La courbe des niveaux de CO2 montre une croissance effrayante. Crédit : NOAA
Le chiffre de 424 ppm est celui recueilli par la NOAA, l’agence fédérale américaine chargée de l’étude/surveillance des océans et des événements atmosphériques. Les scientifiques de la Scripps Institution of Oceanography effectuent des analyses indépendantes et arrivent à une moyenne mensuelle légèrement inférieure pour mai 2023 de 423,78 parties par million d’air. Malgré la légère variation de 0,22 points, nous sommes encore bien au-delà des valeurs qui devraient « nous rassurer ». Les données collectées en mai (et généralement publiées début juin) sont les plus importantes de l’année car ce mois-ci le CO2 atteint sa concentration maximale sur les 12 mois.
« Chaque année, nous constatons une augmentation des niveaux de dioxyde de carbone dans notre atmosphère en conséquence directe de l’activité humaine », a déclaré le professeur Rick Spinrad, administrateur de la NOAA, dans un communiqué de presse. « Chaque année, nous constatons les impacts du changement climatique avec des vagues de chaleur, des sécheresses, des inondations, des incendies et des tempêtes qui se produisent tout autour de nous. Alors que nous devrons nous adapter aux impacts climatiques que nous ne pouvons pas éviter, nous devons tout mettre en œuvre pour réduire la pollution par le carbone et protéger cette planète et la vie qui l’habite », a commenté le scientifique. « Ce qu’on aimerait voir, c’est que la courbe se stabilise et même descende parce que le dioxyde de carbone à 420 ou 425 parties par million n’est pas une bonne chose », a déclaré le Dr Ralph Keeling, géochimiste en charge du programme d’analyse Scripps du CO2. et fils du savant qui a fondé la station de surveillance à Hawaï. La courbe « démontre que quoi que nous ayons fait pour atténuer et réduire les émissions, nous avons encore un long chemin à parcourir », a souligné l’expert.

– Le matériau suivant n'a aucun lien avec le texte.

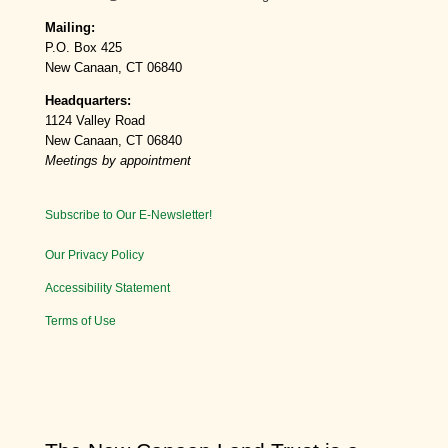
Mailing:
P.O. Box 425
New Canaan, CT 06840
Headquarters:
1124 Valley Road
New Canaan, CT 06840
Meetings by appointment
Subscribe to Our E-Newsletter!
Our Privacy Policy
Accessibility Statement
Terms of Use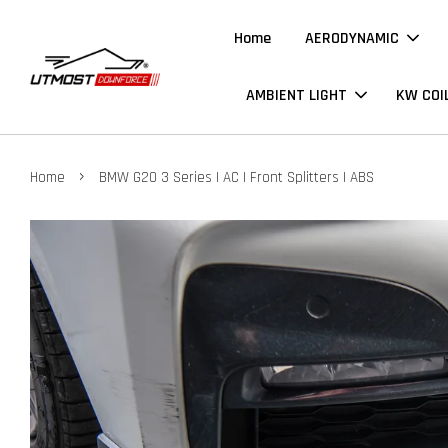
Home
AERODYNAMIC
AMBIENT LIGHT
KW COI
›
Home
BMW G20 3 Series | AC | Front Splitters | ABS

Les niveaux de CO2 dans l’atmosphère sont depuis quelques années régulièrement supérieurs de 50 % à ceux enregistrés à l’ère préindustrielle, considérée comme le tournant de l’impact de l’homme sur l’environnement. Avec l’introduction de procédés industriels, l’utilisation massive de combustibles fossiles et les progrès technologiques constants, les émissions de carbone ont augmenté décennie après décennie, mais elles n’ont commencé à augmenter de manière alarmante qu’après la Seconde Guerre mondiale, parallèlement au boom économique. Plus les concentrations atmosphériques de CO2 sont élevées, plus la « fièvre » de la Terre est élevée, ce qu’on appelle le réchauffement climatique. Nous sommes actuellement à environ 1,2°C au-dessus de la moyenne de l’ère préindustrielle, mais nous pourrions déjà dépasser le fatidique 1,5°C de réchauffement dans les prochaines années, déclenchant des conséquences catastrophiques et irréversibles de la crise climatique.